MEI Pharma, Inc., an oncology company focused on the clinical development of novel therapies for cancer, has reported results from a phase I first-in-human, single-agent clinical study of its investigational mitochondrial inhibitor drug candidate, ME-344, in patients with refractory solid tumours. These results were presented at the AACR-NCI-EORTC International Conference on Molecular Targets and Cancer Therapeutics in Boston, indicated that five of 21 evaluable patients treated with ME-344 experienced progression free survival (34 to 61+ weeks) that was at least twice the duration of their last prior treatment before entry into the study.
In addition, the presentation highlighted that one of these five patients, a heavily pre-treated patient with small cell lung cancer, achieved a confirmed partial response. The patient received his first treatment of ME-344 in August 2012 and has now been on study for more than 61 weeks. His June 2013 scans showed a decrease of 32 per cent in target lesions, which was confirmed in his most recent scans (August 2013). This patient and three others remain on study and continue weekly dosing.
“The observed radiographic partial response is promising, particularly in such a difficult-to-treat disease as small cell lung cancer,” said presenter and co-investigator Jeffrey R Infante, MD, director, Drug Development at Sarah Cannon Research Institute and Tennessee Oncology. “In addition to tumour shrinkage, this patient has also demonstrated symptomatic improvement while on study, including decreased cough, shortness of breath and improved performance status. The results of this single agent phase I study are encouraging and further clinical development of ME-344 is warranted.”

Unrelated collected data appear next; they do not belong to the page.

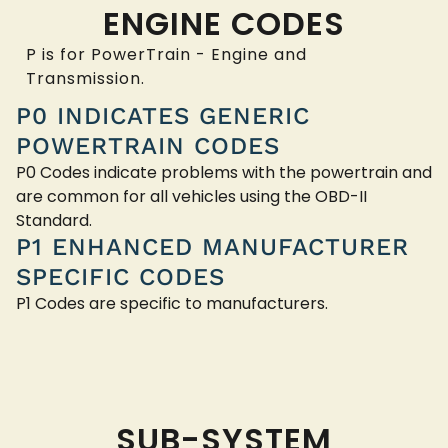
ENGINE CODES
P is for PowerTrain - Engine and
Transmission.
P0 INDICATES GENERIC
POWERTRAIN CODES
P0 Codes indicate problems with the powertrain and
are common for all vehicles using the OBD-II
Standard.
P1 ENHANCED MANUFACTURER
SPECIFIC CODES
P1 Codes are specific to manufacturers.
SUB-SYSTEM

ME-344 was generally well tolerated at doses equal to or less than 10 mg/kg delivered on a weekly schedule for extended durations. Dose limiting toxicities were observed at both the 15 and 20 mg/kg dose levels, consisting primarily of Grade 3 peripheral neuropathy. Other medically significant adverse events observed in single patients included angina and QTc prolongation at the 10 mg/kg dose.
“We are encouraged by the results from this first-in-human study of ME-344,” said Robert D Mass, MD, chief medical officer of MEI Pharma. “Not only did the trial show evidence of clinical activity, but the primary dose limiting toxicity was consistent with the proposed mechanism of action of ME-344, namely mitochondrial inhibition, suggesting on-target activity. Based on these findings, we are now actively preparing for a phase Ib clinical trial of ME-344 in combination with Hycamtin (topotecan) in small cell lung cancer and ovarian cancer, which we expect to initiate during the second quarter of 2014.”
The phase Ib trial will be designed to evaluate the safety and tolerability of ME-344 in combination with Hycamtin in a total of 45 patients with either small cell lung cancer or ovarian cancer. Hycamtin is a chemotherapy approved by the US Food & Drug Administration for the treatment of small cell lung cancer and ovarian cancer, as well as cervical cancer.
ME-344 is MEI Pharma’s isoflavone-derived mitochondrial inhibitor drug candidate. In preclinical studies, ME-344 has been shown to cause caspase-independent cell death in multiple human tumor cell lines, including ovarian cancer stem cells, by interfering with mitochondrial energy generation. In April 2013, Ayesha Alvero, MD, Yale University School of Medicine, presented data at the American Association for Cancer Research Annual Meeting showing the ability of ME-344 to decrease tumor burden and delay recurrence in a pre-clinical in vivo model of recurrent epithelial ovarian cancer, the most lethal of all gynecologic malignancies.
MEI Pharma owns exclusive worldwide rights to ME-344.